Two concentric circles are of radii 5 cm and 3 cm. Find the length of the chord of the larger circle which touches the smaller circle.

Answer 1

Let the two concentric circles be centered at point O. And let PQ be the chord of the larger circle which touches the smaller circle at point A. Therefore, PQ is tangent to the smaller circle.

OA ⊥ PQ            ...(As OA is the radius of the circle)

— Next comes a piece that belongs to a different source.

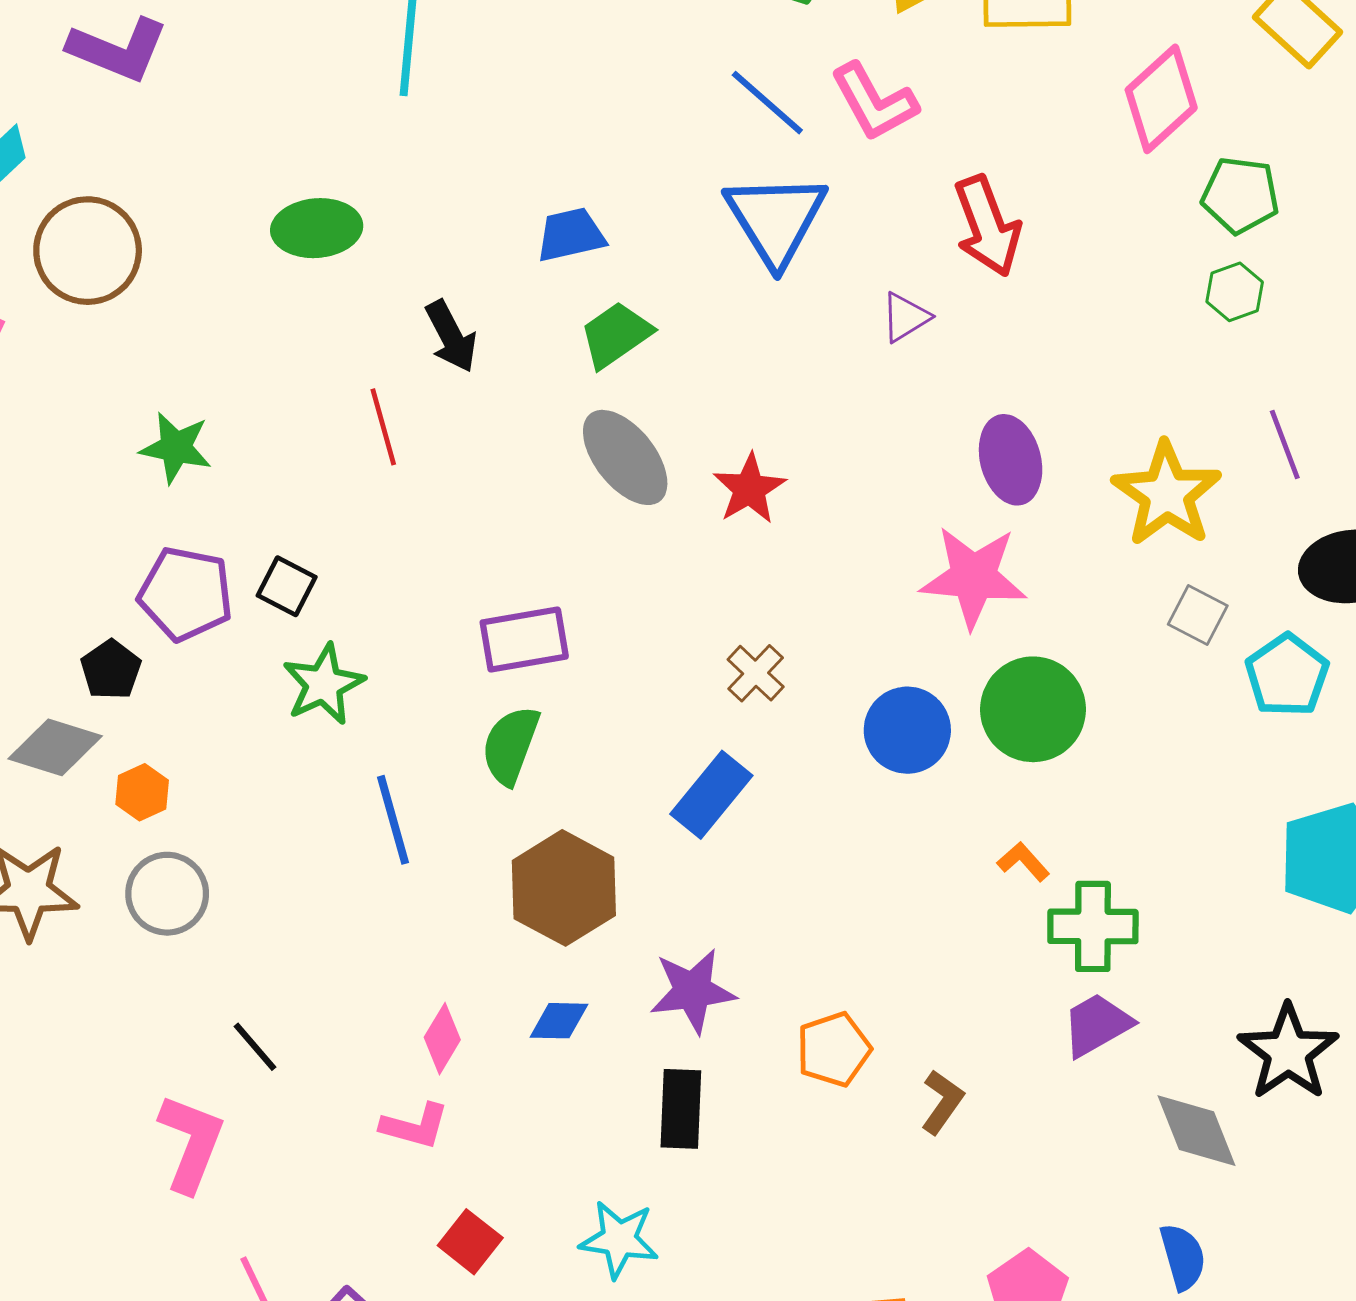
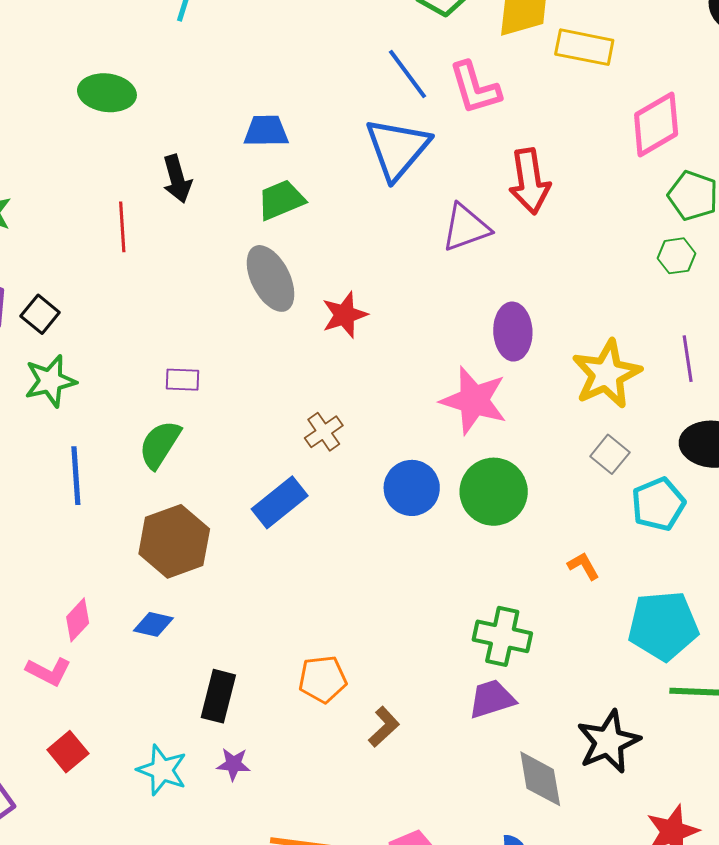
purple triangle: (905, 317) -> (466, 228), size x1.5
purple rectangle: (524, 639) -> (183, 380), size x0.6
orange L-shape: (1023, 862) -> (583, 566), moved
purple star: (693, 991) -> (234, 764), moved, size x0.6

Applying Pythagoras theorem in ΔOAP, we obtain

OA² + AP² = OP²

3² + AP² = 5²

9 + AP² = 25

AP² = 16

AP = 4

In ΔOPQ,

Since OA ⊥ PQ,

AP = AQ                ...(Perpendicular from the center of the circle bisects the chord)

∴ PQ = 2AP

= 2 × 4

= 8

Therefore, the length of the chord of the larger circle is 8 cm.

Answer 2

Let O be the centre of the two concentric circles of radii 5 cm and 3 cm, respectively. Let AB be a chord of the larger circle touching the smaller circle at P.

Then, AP = PB and OP ⊥ AB

Applying Pythagoras theorem in ΔOPA, we have

OA² = OP² + AP²

⇒ 25 = 9 + AP²

⇒ AP² = 16

⇒ AP = 4 cm

∴ AB = 2AP

= 8 cm